Ergani’de 12 bin yıllık olduğu bilinen, birinci ziraî faaliyetlerin başladığı yerlerden biri olarak kabul edilen ve neolitik devranın izlerini taşıyan Çayönü Zirvesi’nde, 3 sandık mezar daha bulundu. Bu mezarların geçen yıl bulunan 5 bin yıllık sandık mezarın devam niteliğinde olduğu belirtildi.
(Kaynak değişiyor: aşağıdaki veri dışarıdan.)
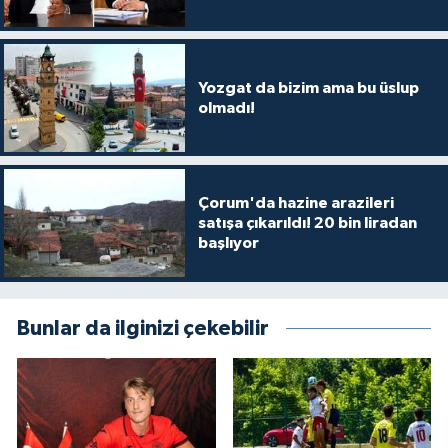
Yozgat da bizim ama bu üslup
olmadı!
Çorum'da hazine arazileri
satışa çıkarıldı! 20 bin liradan
başlıyor
Bunlar da ilginizi çekebilir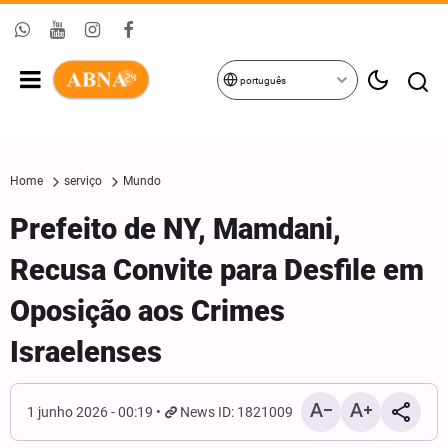
português
Home
serviço
Mundo
Prefeito de NY, Mamdani,
Recusa Convite para Desfile em
Oposição aos Crimes
Israelenses
1 junho 2026 - 00:19
News ID: 1821009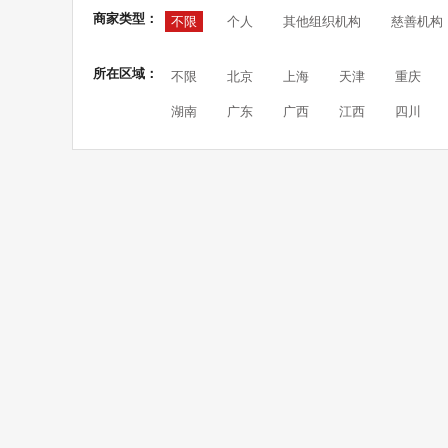
商家类型：
不限
个人
其他组织机构
慈善机构
所在区域：
不限
北京
上海
天津
重庆
湖南
广东
广西
江西
四川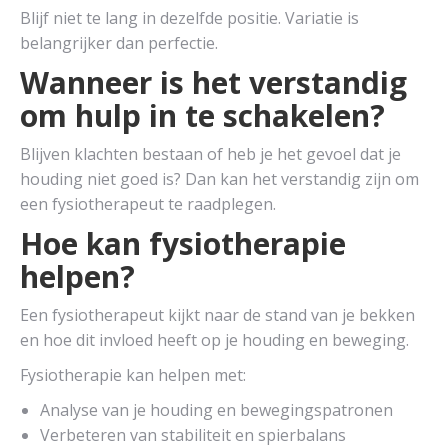
Blijf niet te lang in dezelfde positie. Variatie is
belangrijker dan perfectie.
Wanneer is het verstandig
om hulp in te schakelen?
Blijven klachten bestaan of heb je het gevoel dat je
houding niet goed is? Dan kan het verstandig zijn om
een fysiotherapeut te raadplegen.
Hoe kan fysiotherapie
helpen?
Een fysiotherapeut kijkt naar de stand van je bekken
en hoe dit invloed heeft op je houding en beweging.
Fysiotherapie kan helpen met:
Analyse van je houding en bewegingspatronen
Verbeteren van stabiliteit en spierbalans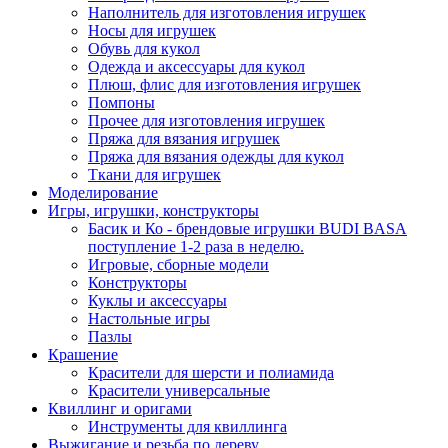
Наполнитель для изготовления игрушек
Носы для игрушек
Обувь для кукол
Одежда и аксессуары для кукол
Плюш, флис для изготовления игрушек
Помпоны
Прочее для изготовления игрушек
Пряжа для вязания игрушек
Пряжа для вязания одежды для кукол
Ткани для игрушек
Моделирование
Игры, игрушки, конструкторы
Басик и Ко - брендовые игрушки BUDI BASA
поступление 1-2 раза в неделю.
Игровые, сборные модели
Конструкторы
Куклы и аксессуары
Настольные игры
Пазлы
Крашение
Красители для шерсти и полиамида
Красители универсальные
Квиллинг и оригами
Инструменты для квиллинга
Выжигание и резьба по дереву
Prof. Dr. Aslı Erim Özdoğan başkanlığındaki hafriyat çalışmalarında ortaya çıkarılan 3 mezardan 1’i ise açıldı. İçi toprakla dolu olan mezarın antropolog eşliğinde inceleneceği, içerisindeki gereçlere nazaran de tarihlendirileceği bildirildi.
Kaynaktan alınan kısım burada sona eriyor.